Thought Leadership Series
A Conversation with John Kotter: Leading Transformative Change
School Administrator, January 2021


Larry Nyland has seen the impact of John Kotter’s ideas on educators over his 24 years as a superintendent in Washington state. PHOTO BY BELLO DONDJA/MARYSVILLE SCHOOL DISTRICT 25, MARYSVILLE, WASH.
The third installment in School Administrator’s Thought Leadership Series features John P. Kotter, one of the world’s preeminent scholars on organizational change and the author of multiple books, most recently That’s Not How We Do It Here! A Story about How Organizations Rise and Fall…and Can Rise Again

Kotter, the emeritus Konosuke Matsushita professor of leadership at Harvard Business School, was interviewed for an hour by Larry Nyland, a retired superintendent who had tenures leading four Washington school districts over 24 years: Seattle, Marysville, Pasco and Shoreline.
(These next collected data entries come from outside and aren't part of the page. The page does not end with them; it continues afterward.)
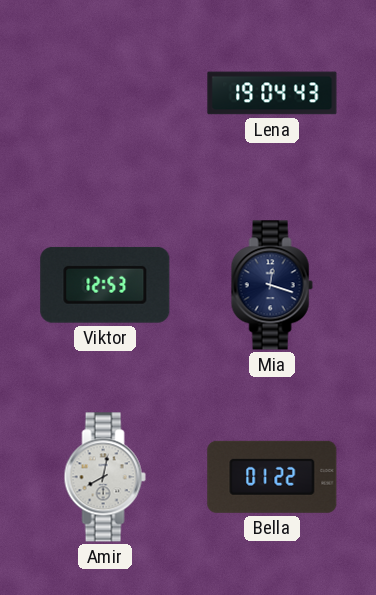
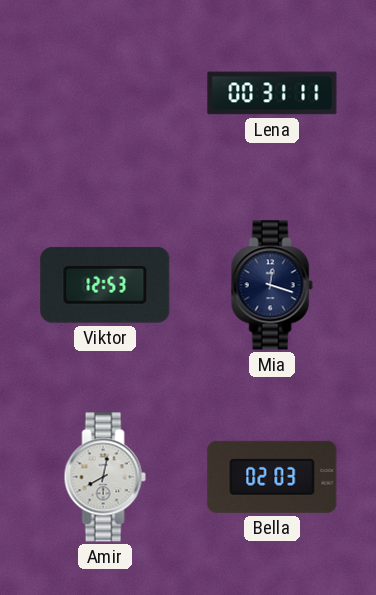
Lena: 19:04 -> 00:31
Bella: 01:22 -> 02:03
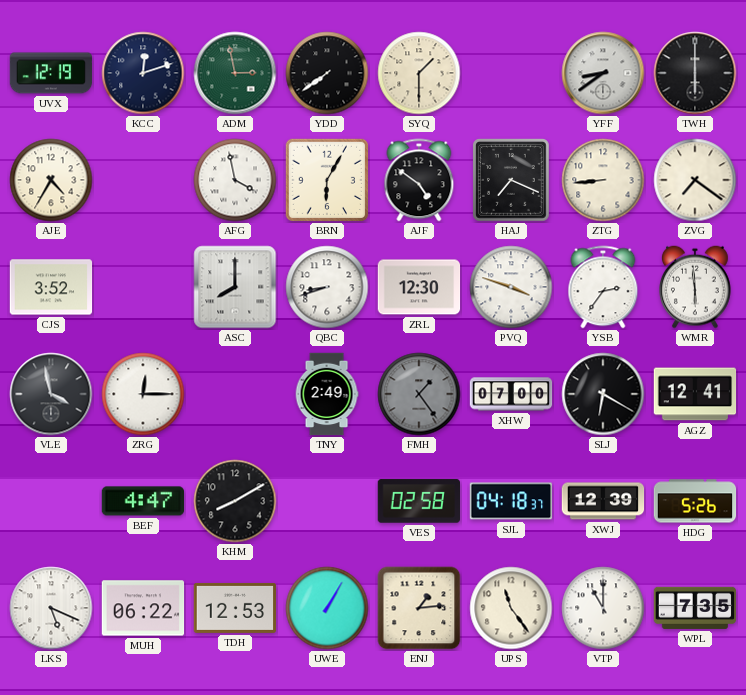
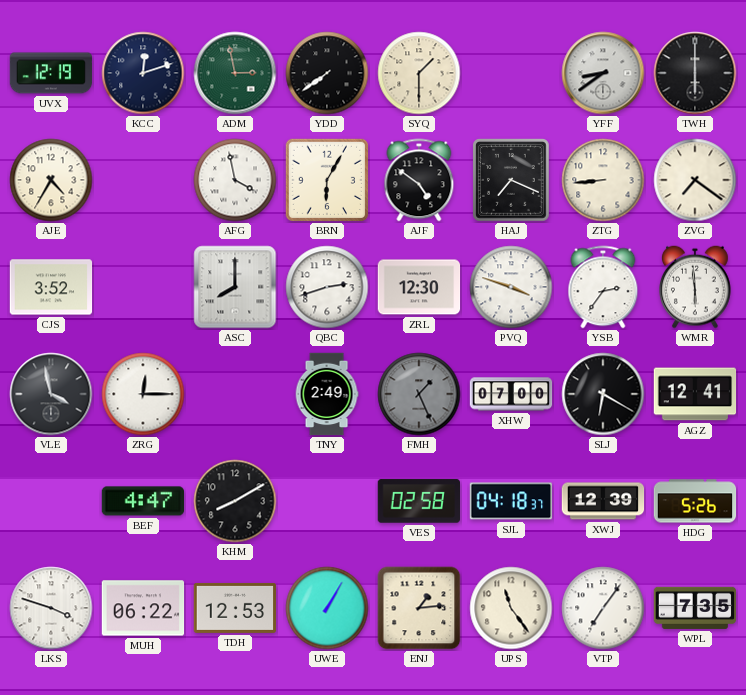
QBC: 8:42 -> 2:42
FMH: 1:24 -> 1:26
LKS: 5:19 -> 3:48
VTP: 11:00 -> 7:06
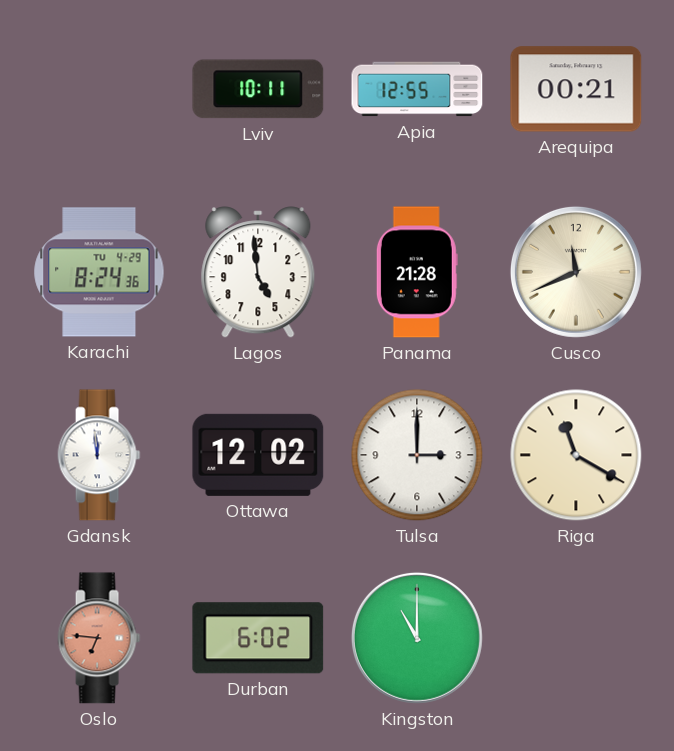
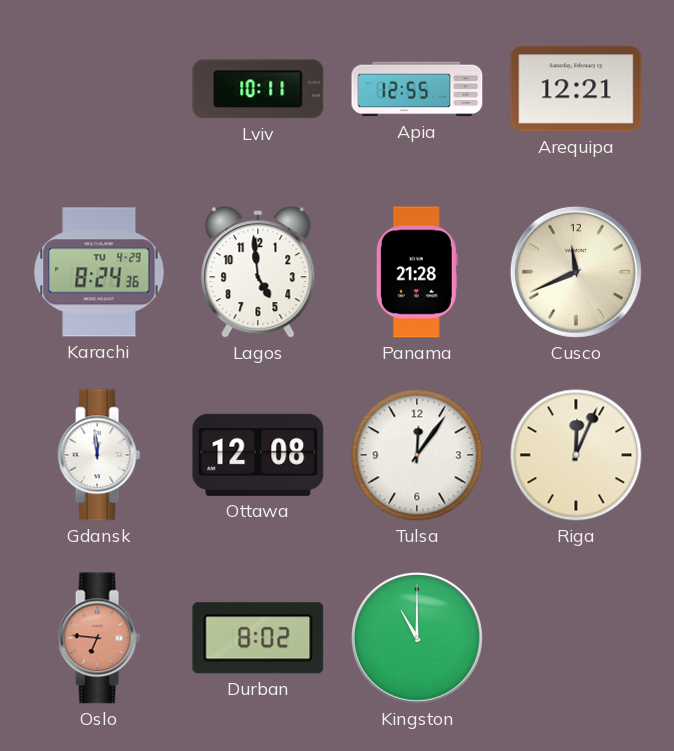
Arequipa: 00:21 -> 12:21
Ottawa: 12:02 -> 12:08
Tulsa: 3:00 -> 12:06
Riga: 11:20 -> 12:04
Durban: 6:02 -> 8:02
The author of Leading Change, Our Iceberg Is Melting and Accelerate: Building Strategic Agility for a Faster-Moving World, among other works, Kotter was a General Session speaker at AASA’s 2007 National Conference on Education. The Leading Bold Change certification workshop that is based on his work was conducted for school leaders at AASA headquarters in 2011.
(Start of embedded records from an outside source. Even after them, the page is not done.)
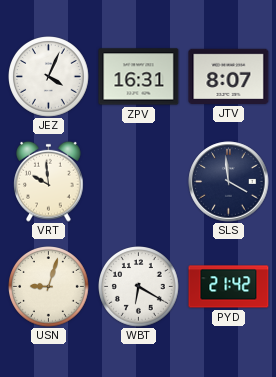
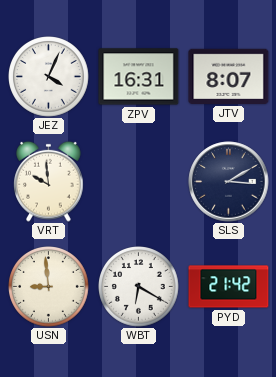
SLS: 3:59 -> 3:10
USN: 9:03 -> 8:59
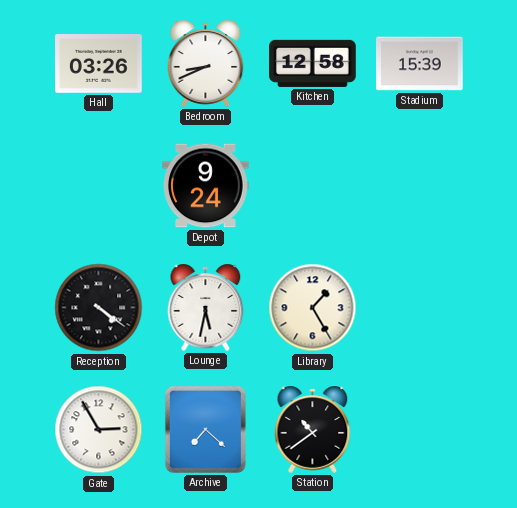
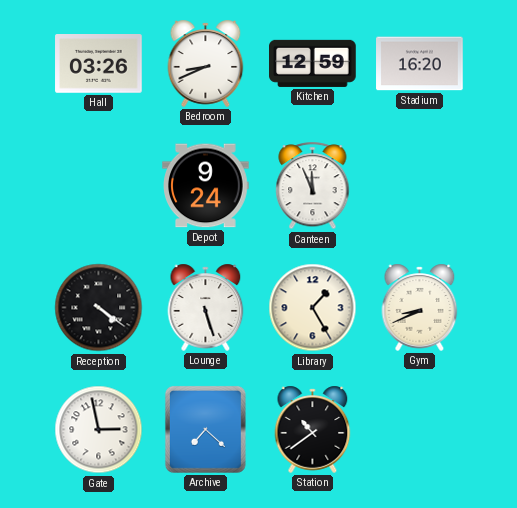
Kitchen: 12:58 -> 12:59
Stadium: 15:39 -> 16:20
Canteen: none -> 11:56
Lounge: 5:32 -> 5:27
Gym: none -> 8:41
Gate: 2:55 -> 2:58
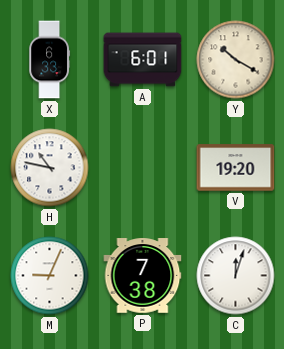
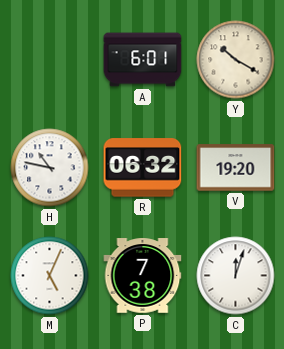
X: 6:33 -> none
R: none -> 06:32
M: 9:04 -> 5:04
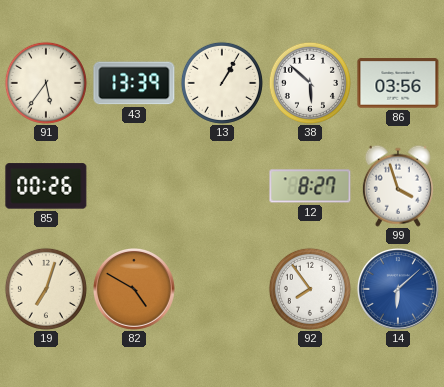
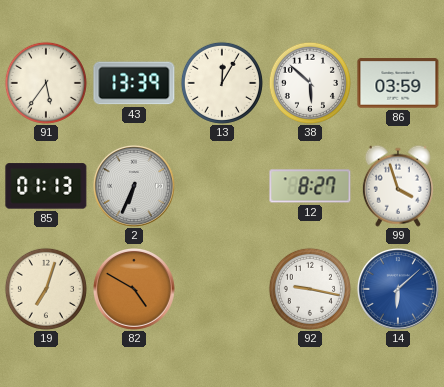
13: 1:05 -> 12:05
86: 03:56 -> 03:59
85: 00:26 -> 01:13
2: none -> 6:34
92: 7:54 -> 9:17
In Nyland’s interview, Kotter discusses the differences between leadership and management, the evolution of organizational management, and the importance of having a collaborative network rather than a hierarchy to be successful.

Acknowledging the challenges of leading in unsettling times, Kotter shares insights about how a “faster-moving, more complex, more unpredictable world” is bumping into not only organizations that weren’t designed to function well in such a world, but human nature that wasn’t designed for it either. He discusses his research on neuroscience and the brain’s survival response to threats.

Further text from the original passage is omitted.